Problemnya kemudian adalah, jika landasan sejarah filsafat ini kita terima sebagai titik awal pemahaman kita tentang relasi antara manusia dan kebudayaan, konsepsi tadi secara otomatis melepaskan politik dari domain kebudayaan manusia. Apakah, jika demikian, kebudayaan harus dipahami sebagai praktek-praktek kehidupan manusia yang sama sekali tidak bersangkut paut dengan negara? Konkretnya, apakah kebudayaan hanya harus dibatasi pada wilayah-wilayah ekspresi simbolik seperti bahasa, agama, mitos, dan seni semata? Secara teoritis tentu saja cukup mudah bagi kita untuk meyakini pemisahan seperti itu, tapi dalam praktek hidup sehari-hari benar-benar tidak masuk akal untuk memisahkan politik dari kebudayaan atau sebalinya. Inilah barangkali yang mendorong ketidakpuasan sebagian teoritisi sosial pada penjelasan-penejelas tentang kebudayaan yang telah mapan, yang lantas melahirkan berbagai pemikiran dan tafsir baru tentang kebudayaan.

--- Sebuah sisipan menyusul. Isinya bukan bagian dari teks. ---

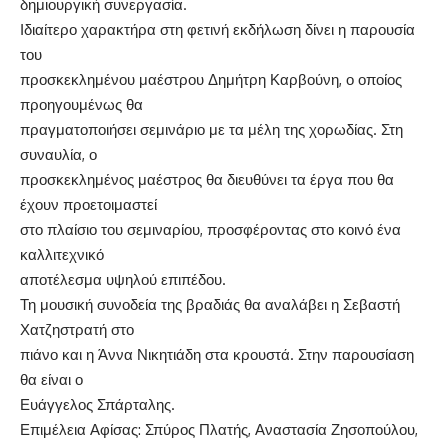
δημιουργική συνεργασία.
Ιδιαίτερο χαρακτήρα στη φετινή εκδήλωση δίνει η παρουσία
του
προσκεκλημένου μαέστρου Δημήτρη Καρβούνη, ο οποίος
προηγουμένως θα
πραγματοποιήσει σεμινάριο με τα μέλη της χορωδίας. Στη
συναυλία, ο
προσκεκλημένος μαέστρος θα διευθύνει τα έργα που θα
έχουν προετοιμαστεί
στο πλαίσιο του σεμιναρίου, προσφέροντας στο κοινό ένα
καλλιτεχνικό
αποτέλεσμα υψηλού επιπέδου.
Τη μουσική συνοδεία της βραδιάς θα αναλάβει η Σεβαστή
Χατζηστρατή στο
πιάνο και η Άννα Νικητιάδη στα κρουστά. Στην παρουσίαση
θα είναι ο
Ευάγγελος Σπάρταλης.
Επιμέλεια Αφίσας: Σπύρος Πλατής, Αναστασία Ζησοπούλου,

Terlepas dari obskurantisme di atas, pertanyaan yang juga penting diajukan adalah, jika kebudayaan secara eksistensial sangat melekat dengan kehidupan sosial manusia, lantas apa sesungguhnya arti kebudayaan bagi hidup kita? Mudah-mudahan saya bisa menjawabnya kelak.
Jakarta, November 2004.
Saya sudah tidak ingat lagi sumber dari tulisan ini. Mungkin salah satu naskah pengantar kuliah ketika saya sesekali jadi pengajar tamu di kelas filsafat Universitas Parahiyangan Bandung. Tapi mungkin juga bukan. Yang pasti sampai saat ini saya belum bisa memberi jawaban yang jernih dan meyakinkan untuk pertanyaan di akhir tulisan di atas.